- [SOURCE DATA]:
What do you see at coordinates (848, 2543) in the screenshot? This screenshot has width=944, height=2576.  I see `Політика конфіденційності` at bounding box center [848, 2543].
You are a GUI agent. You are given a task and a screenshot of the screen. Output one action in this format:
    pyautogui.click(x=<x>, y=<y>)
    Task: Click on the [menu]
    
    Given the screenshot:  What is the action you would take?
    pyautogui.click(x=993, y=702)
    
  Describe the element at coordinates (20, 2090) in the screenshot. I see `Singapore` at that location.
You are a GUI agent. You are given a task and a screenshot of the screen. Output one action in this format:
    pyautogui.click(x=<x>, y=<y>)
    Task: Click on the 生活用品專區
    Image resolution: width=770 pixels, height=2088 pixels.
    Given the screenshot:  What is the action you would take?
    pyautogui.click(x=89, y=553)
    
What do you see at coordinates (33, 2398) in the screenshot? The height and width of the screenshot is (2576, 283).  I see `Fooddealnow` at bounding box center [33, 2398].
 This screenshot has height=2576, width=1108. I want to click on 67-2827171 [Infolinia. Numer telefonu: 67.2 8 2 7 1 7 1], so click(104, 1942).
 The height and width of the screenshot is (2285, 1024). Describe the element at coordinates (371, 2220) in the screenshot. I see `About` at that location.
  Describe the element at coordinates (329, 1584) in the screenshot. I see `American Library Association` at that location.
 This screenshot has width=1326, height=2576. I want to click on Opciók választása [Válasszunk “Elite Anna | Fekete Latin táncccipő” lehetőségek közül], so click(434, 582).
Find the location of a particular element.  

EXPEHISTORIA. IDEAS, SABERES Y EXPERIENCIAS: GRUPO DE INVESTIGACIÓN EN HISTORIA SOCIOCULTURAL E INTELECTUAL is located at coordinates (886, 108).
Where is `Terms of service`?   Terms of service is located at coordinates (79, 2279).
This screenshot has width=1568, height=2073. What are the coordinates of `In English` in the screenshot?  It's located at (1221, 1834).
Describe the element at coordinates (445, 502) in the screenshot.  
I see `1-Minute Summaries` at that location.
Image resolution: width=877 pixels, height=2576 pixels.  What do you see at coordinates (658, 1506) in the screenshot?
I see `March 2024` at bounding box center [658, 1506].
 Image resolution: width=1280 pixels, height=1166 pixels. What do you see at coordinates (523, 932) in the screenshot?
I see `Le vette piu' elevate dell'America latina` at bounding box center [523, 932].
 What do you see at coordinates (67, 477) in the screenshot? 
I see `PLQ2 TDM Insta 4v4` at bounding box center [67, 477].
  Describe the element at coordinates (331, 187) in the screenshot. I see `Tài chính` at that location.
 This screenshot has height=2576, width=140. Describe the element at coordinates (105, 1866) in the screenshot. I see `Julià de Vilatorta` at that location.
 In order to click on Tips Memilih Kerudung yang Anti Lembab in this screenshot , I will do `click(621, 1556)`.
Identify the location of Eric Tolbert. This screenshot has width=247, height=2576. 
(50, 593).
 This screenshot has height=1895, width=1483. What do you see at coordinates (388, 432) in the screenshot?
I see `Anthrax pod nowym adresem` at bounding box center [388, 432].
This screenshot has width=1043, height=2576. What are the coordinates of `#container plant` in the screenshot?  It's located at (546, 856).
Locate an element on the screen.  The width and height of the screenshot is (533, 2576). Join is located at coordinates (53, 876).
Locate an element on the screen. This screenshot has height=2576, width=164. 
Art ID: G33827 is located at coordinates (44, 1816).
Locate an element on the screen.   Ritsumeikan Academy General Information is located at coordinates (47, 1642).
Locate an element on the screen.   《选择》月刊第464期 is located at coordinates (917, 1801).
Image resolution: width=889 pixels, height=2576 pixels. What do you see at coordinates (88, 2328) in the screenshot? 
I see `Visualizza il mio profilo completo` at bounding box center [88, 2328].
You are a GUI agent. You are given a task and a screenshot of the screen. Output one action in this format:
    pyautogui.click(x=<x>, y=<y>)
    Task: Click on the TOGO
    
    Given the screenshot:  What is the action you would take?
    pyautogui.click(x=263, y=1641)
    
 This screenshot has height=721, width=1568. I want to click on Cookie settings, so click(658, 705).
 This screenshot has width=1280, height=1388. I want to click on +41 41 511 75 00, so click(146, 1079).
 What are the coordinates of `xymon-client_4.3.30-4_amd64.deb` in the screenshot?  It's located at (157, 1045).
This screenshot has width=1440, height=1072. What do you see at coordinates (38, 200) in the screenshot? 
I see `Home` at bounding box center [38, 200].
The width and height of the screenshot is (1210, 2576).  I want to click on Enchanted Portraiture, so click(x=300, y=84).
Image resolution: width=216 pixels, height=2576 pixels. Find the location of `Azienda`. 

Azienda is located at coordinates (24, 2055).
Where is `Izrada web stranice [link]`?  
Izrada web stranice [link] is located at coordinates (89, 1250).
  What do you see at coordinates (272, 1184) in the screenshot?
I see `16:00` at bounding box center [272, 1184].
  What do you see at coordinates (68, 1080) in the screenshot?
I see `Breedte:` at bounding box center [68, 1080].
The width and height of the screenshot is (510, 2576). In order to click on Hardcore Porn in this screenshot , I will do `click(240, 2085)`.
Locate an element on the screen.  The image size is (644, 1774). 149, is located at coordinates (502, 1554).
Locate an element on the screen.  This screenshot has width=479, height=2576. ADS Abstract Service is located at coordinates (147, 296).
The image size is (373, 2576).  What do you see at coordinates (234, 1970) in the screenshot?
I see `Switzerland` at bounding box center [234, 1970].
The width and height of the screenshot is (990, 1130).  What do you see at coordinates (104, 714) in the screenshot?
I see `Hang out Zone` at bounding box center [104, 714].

- [ASSIGNMENT]: Check the entries above line by line and return each one containing the word "will".

- [WORKED SOLUTION]:
 In order to click on Tips Memilih Kerudung yang Anti Lembab in this screenshot , I will do `click(621, 1556)`.
The width and height of the screenshot is (510, 2576). In order to click on Hardcore Porn in this screenshot , I will do `click(240, 2085)`.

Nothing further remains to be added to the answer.